Consider a simple riddle such as: "What is yours yet others use more than you do?" The riddle stumps many people because it cannot be "thought out" through straightforward "logic." The solver has to think outside the puzzle content itself and use knowledge of language, experience, and other "external mental activities" to solve it. The answer is: "Your name." Once the answer is understood, memory for it remains much more permanent because it is unexpected.
The psychologists Sternberg and Davidson argued, as far back as 1982 (Psychology Today, Volume 16, pp. 37-44), that solving puzzles entails the ability to compare hidden information in a puzzle with information already in memory, and, more importantly, the ability to combine the information to form novel information and ideas. The thinking involved in solving puzzles can thus be characterized as a blend of imaginative association and memory. It is this blend, I would claim, that leads us to literally see the pattern or twist that a puzzle conceals. It is a kind of "clairvoyance" that typically provokes an "aha!" effect.
I should mention that some of the research I came across suggests that culture is a factor in how puzzles affect brain functioning. I'm not sure what to make of this line of research. Even though people speak different languages, puzzles seem to rise above culture-specific modes of understanding the world. The classic case-in-point is the following puzzle:
A traveler comes to a riverbank with a wolf, a goat, and a head of cabbage. He finds a boat there that can hold himself and one other. How does he get his animals and cabbage across safely? He cannot leave the goat alone with the wolf, for the wolf would eat the goat; and he cannot leave the goat alone with the cabbage, for the goat would eat it.
The traveler starts by bringing the goat across. He leaves the animal there and goes back. On the original side, he picks up the wolf (he could also pick up the cabbage), goes across, leaves the wolf on the other side, and goes back with the goat.
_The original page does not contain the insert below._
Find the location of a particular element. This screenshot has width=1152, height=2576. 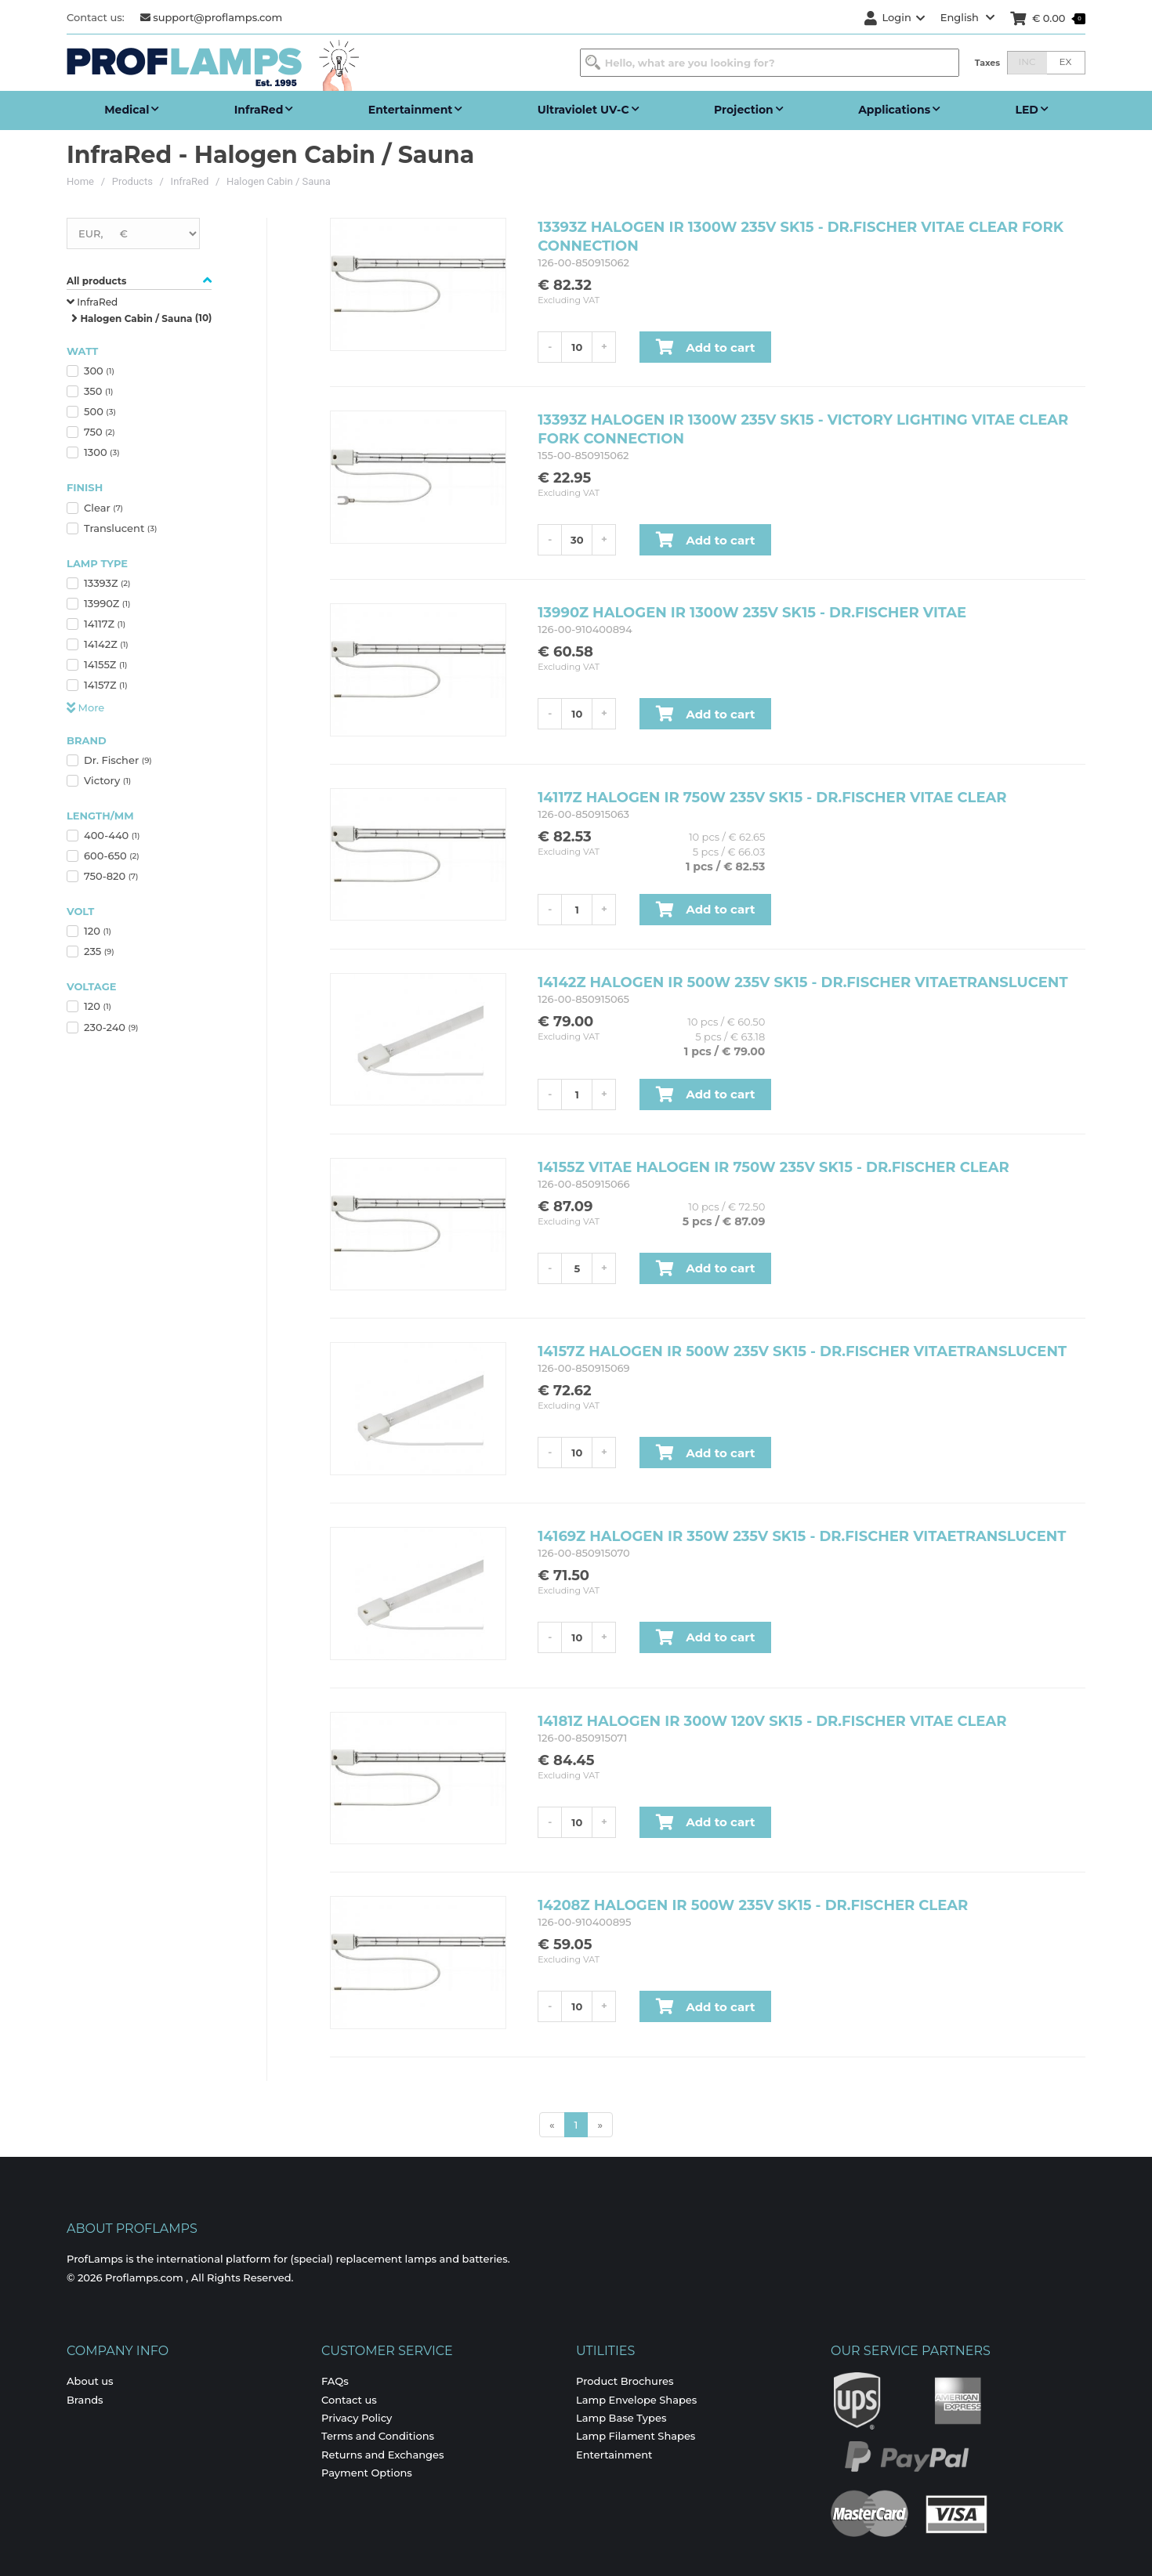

On the original side, he leaves the goat, picks up the cabbage and goes across. He leaves the cabbage safely with the wolf and goes back to pick up the goat on the original side for his last trip across.
Now, this version comes down to us from the pen of Alcuin (c. 735-804), the English scholar, theologian, and adviser to Charlemagne. But the same puzzle is found across the world in different linguistic and cultural guises — that is, the details may change, but the structure remains the same, involving curious situations with people such as cannibals, jealous husbands, etc. All this suggests that the puzzle is culture-independent. It is part of a common human imagination. Puzzles seem to tap into a universal part of brain functioning, even though they may appear in different cultural forms. The great British puzzles Henry E. Dudeney (1857-1930) once put it as follows:
The curious propensity for propounding puzzles is not peculiar to any race or any period of history. It is simply innate, though it is always showing itself in different forms; whether the individual be a Sphinx of Egypt, a Samson of Hebrew lore, an Indian fakir, a Chinese philosopher, a mahatma of Tibet, or a European mathematician makes little difference (The Canterbury Puzzles and Other Curious Problems, 1958, p. 12).
There is little doubt in my mind that puzzles are beneficial, ambiguous empirical findings aside. I saw this with my own eyes within my own family.
I once suggested to an ailing relative, who suffered from a serious brain-degenerative disease, to engage in crosswords and Sudoku. He had never done puzzles in his life. His doctor immediately saw a significant slowing down of the degeneration. The relative eventually died of the disease, but I am convinced that his newly-found passion for puzzles delayed his eventual loss of consciousness.
I will return to the topic of puzzle-solving in a future post. But I would really like to get your own ideas on the theme of this one, especially if you also have anecdotal evidence such as the one I mention here or else are a researcher in the field.